So far, we have ignored the part of the food item. To incorporate this information, we construct a similar feature vector, but now each feature corresponds to a species and a food part, for example, a feature \(f_i\) could match to roots of Poaceae. We use these features with \(L_1\) distance to define \(d_{{ part}}(a, b)\). Our final distance is then the total of the two aforementioned distances

$$\begin{aligned} d(a, b) = d_{{ nopart}}(a, b) + d_{{ part}}(a, b). \end{aligned}$$

Finally, we did the clustering with agglomerative clustering the distance d and Ward linkage function (Ward 1963).

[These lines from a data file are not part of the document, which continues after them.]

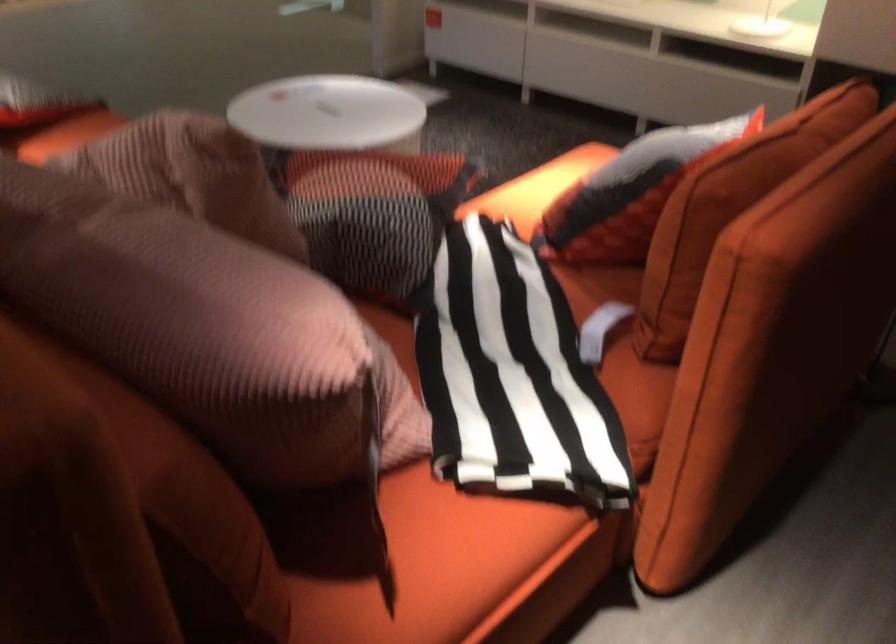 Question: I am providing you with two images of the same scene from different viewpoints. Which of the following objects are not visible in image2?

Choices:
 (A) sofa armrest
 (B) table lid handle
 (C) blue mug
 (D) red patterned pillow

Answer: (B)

The number of clusters was set to one hundred. We also used the resulting hierarchy to further group and analyze the resulting clusters.

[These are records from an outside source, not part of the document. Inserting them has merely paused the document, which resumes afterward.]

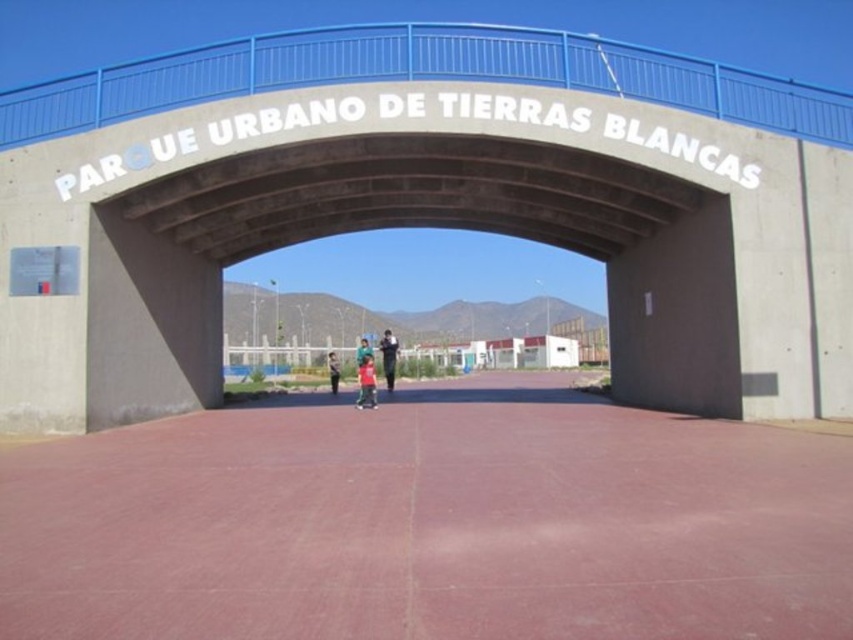 The image size is (853, 640). I want to click on concrete bridge at center, so click(x=424, y=208).

Which is behind, point (654, 339) or point (389, 337)?

Point (389, 337)

Where is `concrete bridge at center`? The image size is (853, 640). concrete bridge at center is located at coordinates (424, 208).

Is concrete bridge at center below light brown leather jacket at center?

Incorrect, concrete bridge at center is not positioned below light brown leather jacket at center.

Is concrete bridge at center bigger than light brown leather jacket at center?

Correct, concrete bridge at center is larger in size than light brown leather jacket at center.

Where is `concrete bridge at center`? This screenshot has width=853, height=640. concrete bridge at center is located at coordinates (424, 208).

Does dark blue jeans at center have a greater height compared to light brown leather jacket at center?

Correct, dark blue jeans at center is much taller as light brown leather jacket at center.

Does dark blue jeans at center appear over light brown leather jacket at center?

Indeed, dark blue jeans at center is positioned over light brown leather jacket at center.

Describe the element at coordinates (387, 356) in the screenshot. I see `dark blue jeans at center` at that location.

The width and height of the screenshot is (853, 640). Find the location of `dark blue jeans at center`. dark blue jeans at center is located at coordinates (387, 356).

Comparing the resulting clusters with other datasets and diet schemes

To complement our analysis, we compared the resulting clusters with five existing dietary schemes: Eisenberg (1981), Kissling et al. (2014), Gainsbury et al. (2018), Price et al. (2012) and Wilman et al. (2014). The system of Eisenberg (1981) listed 16 detailed dietary groups for all mammals. We compared these groups with our resulting clusters on a ternary plot of the chemical composition. We then made four two-way table comparisons of our dietary groups with previously published dietary datasets. We compared our four main dietary groups with the three main dietary groups of Kissling et al. (2014), Gainsbury et al. (2018), Price et al. (2012) and with the five main dietary groups of Wilman et al. (2014). Although Wilman et al. (2014) did not directly report the dietary categories for mammals, their research reported five dietary categories for birds and how these categories were calculated.

Results

Nutritional value of food items

Figure 1 depicts the nutritional composition of individual food items. Blood, eggs, whole animals, and larvae are high in protein and fat, whereas nectar, fruits, roots, pollen, and exudates contains high amounts of sugars. We can see that the highest amount of fiber and ash is in bark, bones, feces, stems, and shoot. Other items with a higher amount of fiber and ash are leaves, buds, and flowers. Seeds and roots have a similar amount of fiber and ash but differ in the amounts of sugars, protein, and fat.

Fig. 1
figure 1

Ternary plot of the proximate analysis values for food item parts; Legend: NFE, nitrogen-free extracts, CF+ASH, crude fiber+ash; CP+EE, crude protein+ether extract

Fig. 2
figure 2

Clustering of species based on taxonomy and parts of food that they eat. H1–P8 are the cluster keys. The numbers in parentheses are number of species in the cluster. The bars on the right side represent the average chemical compound composition of a cluster

Fig. 3
figure 3

Ternary plots of the proximate analysis values. Legend: NFE, nitrogen-free extracts, CF+ASH, crude fiber+ash; CP+EE, crude protein+ether extract. The grey dots represent centroid of one diet

Resulting dietary clusters

The clustering was set to provide a hundred clusters. Some of the clusters were quite similar, like the insectivorous clusters (I4, I5), or very specific in detail like the piscivore cluster (P1) (see Fig. 2). To name the clusters, we calculated a mean diet for each cluster (see Mean Cluster Diet in Supplementary Material S1). The mean diet consists of all diets of the mammals within a cluster normalised to one. We then replaced with regular expressions all food item taxonomies and part combinations with a Qualitative Descriptor (e.g., WHOLE.*Mammalia.* \(\rightarrow\) Carnivore, .*Fungi.* \(\rightarrow\) Fungivore, LEAF.*Lilianae.* \(\rightarrow\) Grazer, see Qualitative Descriptors in Supplementary Material S1) and grouped the Qualitative Descriptors by cluster (see Mean Cluster Descriptors in Supplementary Material S1). Next, we selected maximum of four most important descriptors that contributed up to 64% of the diet of a cluster. The final cluster name was made of one or two words. One or two first Qualitative Descriptors were used if their share was over 64% of the diet, otherwise the second word was created based on the rest of the descriptors. If they contained descriptors from several kingdoms, ‘Omnivore’ was used as the second word otherwise the second descriptor was ‘Herbivore’ or ‘Animalivore’ depending on the kingdom. 72 qualitative cluster descriptions was generated (see Cluster Names in Supplementary Material S1).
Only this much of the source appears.